__Problem to solve__
An exact repetition of every entry, with no images, is the required answer.

__Task inputs__
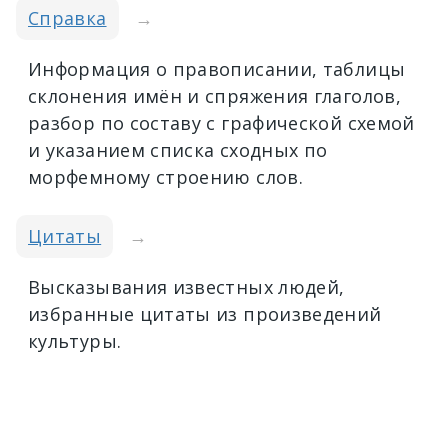
Справка
→
Информация о правописании, таблицы
склонения имён и спряжения глаголов,
разбор по составу с графической схемой
и указанием списка сходных по
морфемному строению слов.
Цитаты
→
Высказывания известных людей,
избранные цитаты из произведений
культуры.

__Written answer__
Справка
→
Информация о правописании, таблицы
склонения имён и спряжения глаголов,
разбор по составу с графической схемой
и указанием списка сходных по
морфемному строению слов.
Цитаты
→
Высказывания известных людей,
избранные цитаты из произведений
культуры.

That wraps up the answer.